本提言が目指すのは、もっと根源的なことである。人類の知そのものを、日本が責任を持って守り、活かし、世界に還元すること。そしてその活かし方の倫理的基盤として、シラス国としての二千年の思考を世界に示すこと。
これは、日本が世界の中で果たすべき、新しい役割の定義である。
現政権は、経済安全保障、技術主権、文化財保護、国体重視を、国家戦略の中核に据えている。本提言は、これらの全てと深く整合する。
経済安全保障の観点からは、AI基盤の自国保有という戦略的価値。技術主権の観点からは、外国AIへの依存からの脱却。文化財保護の観点からは、古文書・翻訳文献という知的遺産の戦略的活用。国体重視の観点からは、シラス国としての精神的基盤の現代的展開。
本提言は、これらを一つの構想にまとめ上げるものである。
本提言は、知の活用を主張するものである。しかし同時に、知の保護をも強く主張するものである。両者は矛盾しない。むしろ、両者が一体であってこそ、本提言は意味を持つ。
提言者は、姓名科学の継承者として、一つの哲学を師から受け継いだ。
完成させないことが、最も深い責任の取り方である。
提言者が公開している姓名科学のウェブサイトは、今もまだ五十点である。完成版からは程遠い。これは技術的未熟さによるものではなく、意図的な未完成である。深い知が悪意ある手に渡ることへの恐れから、提言者は意図的にサイトを完成させない。
この姿勢は、AI開発における国家戦略にも適用されるべきである。
すなわち、「全てを公開することが正義ではない」ということ。何を公開し、何を非公開とするか ― この判断こそが、知を扱う者の最も深い責任である。
NDLを中核としたAI開発において、扱われる知は多層的である。
この境界をどこに引くか ― これは技術者だけで決められる問題ではない。哲学者、宗教者、歴史家、安全保障専門家、そして広く市民の議論を要する。
NDLが国家機関であることの真の意義は、ここにある。民間企業であれば、収益性が判断基準になる。国家機関であれば、長期的な国益と人類への責務が判断基準になる。

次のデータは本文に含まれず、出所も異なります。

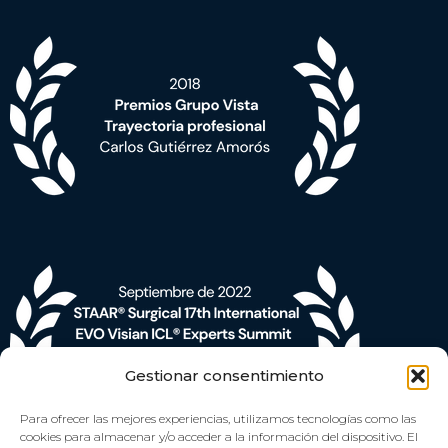
Gestionar consentimiento
Para ofrecer las mejores experiencias, utilizamos tecnologías como las
cookies para almacenar y/o acceder a la información del dispositivo. El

提言者は七十三歳である。本提言が実現するとして、その完成を見届ける時間は、おそらく残されていない。
しかしそれでよい。
知を扱う者の責任は、自分の時代に完結するものではない。自分のためではなく、来るべき誰かのために、知を守り、知を渡す。これが、姓名科学の継承者として、また日本の翻訳文化を享受してきた一市民として、提言者が信じる責任のあり方である。

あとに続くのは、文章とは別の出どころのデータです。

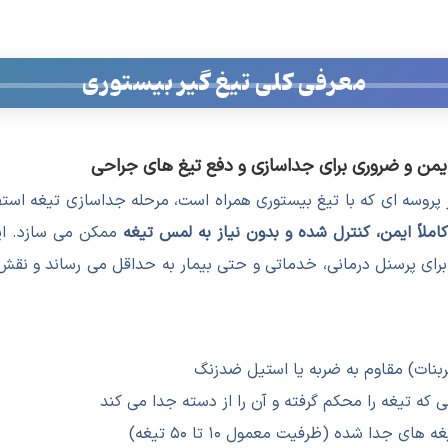
معرفی کلی تیغ گیر بیستوری
روسه ای که با تیغ بیستوری همراه است، مرحله جداسازی تیغه استف
کاملاً ایمن، کنترل شده و بدون نیاز به لمس تیغه
ممکن می سازد. ای
برای پرسنل درمانی، خدماتی و حتی بیمار به حداقل می رساند و نق
ی که تیغه را محکم گرفته و آن را از دسته جدا می کند
 جدا شده (ظرفیت معمول ۱۰ تا ۵۰ تیغه)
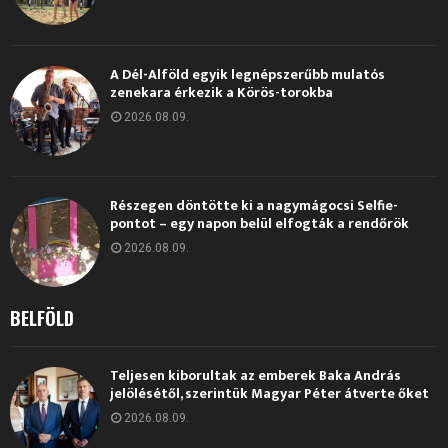
A Dél-Alföld egyik legnépszerűbb mulatós
zenekara érkezik a Körös-torokba
2026.08.09.
Részegen döntötte ki a nagymágocsi Selfie-
pontot – egy napon belül elfogták a rendőrök
2026.08.09.
BELFÖLD
Teljesen kiborultak az emberek Baka András
jelölésétől, szerintük Magyar Péter átverte őket
2026.08.09.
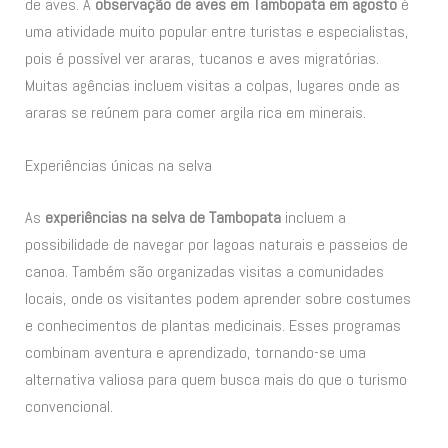
de aves. A
observação de aves em Tambopata em agosto
é
uma atividade muito popular entre turistas e especialistas,
pois é possível ver araras, tucanos e aves migratórias.
Muitas agências incluem visitas a colpas, lugares onde as
araras se reúnem para comer argila rica em minerais.
Experiências únicas na selva
As
experiências na selva de Tambopata
incluem a
possibilidade de navegar por lagoas naturais e passeios de
canoa. Também são organizadas visitas a comunidades
locais, onde os visitantes podem aprender sobre costumes
e conhecimentos de plantas medicinais. Esses programas
combinam aventura e aprendizado, tornando-se uma
alternativa valiosa para quem busca mais do que o turismo
convencional.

明治の翻訳者たちは、自分のためではなく、後の世代のために西洋の知を日本語に翻訳した。江戸の和算家たちは、自分のためではなく、後の世代のために独自の数学を発展させた。正倉院に文書を残した者たちは、自分のためではなく、千数百年後の私たちのために、その知を残した。
日本人は、知を「使い切る」のではなく、「次に渡すために守る」民族である。
姓名科学を五十点で遺すことと、絶版書の日本語訳を保存してきたこととは、スケールは違うが、底にある哲学は同じである。自分のためではなく、来るべき誰かのために、知を守り抜く。
本提言が、この日本人の精神的伝統に連なる一つの行為であることを、提言者は願う。
本提言を要約すれば、次の三点に尽きる。
第一に、日本はAI時代において、追いつくべき国ではない。日本にしか担えない役割を持つ国である。
第二に、その役割は、自国の一千三百年の知と、人類の百五十年の知を、AIを通じて自国民と人類のために活用する責務である。
第三に、その中核拠点は、国立国会図書館以外にはあり得ない。
そして本提言の精神的基盤は、シラス国としての日本が二千年にわたって思考してきた「知による統治の正しいあり方」という問いであり、また姓名科学の創始者・故 牧 正人史先生が遺された「深い知ほど、使い手次第で破壊の道具になる」という警鐘である。
技術と倫理、活用と保護、自国と人類 ― これら一見対立するものを、一つの構想として統合すること。これこそが、本提言の目指すところである。
提言者は、七十三歳の一市民として、日昇リサーチ株式会社代表取締役として、姓名科学の継承者として、そして何よりシラス国の臣民として、本提言を政府に申し述べる。
日本が、AI時代において、人類に対する責務を果たす国家となることを、心より願う次第である。
生かされて今、この提言を書き遺せることに、深く感謝しつつ、筆を擱く。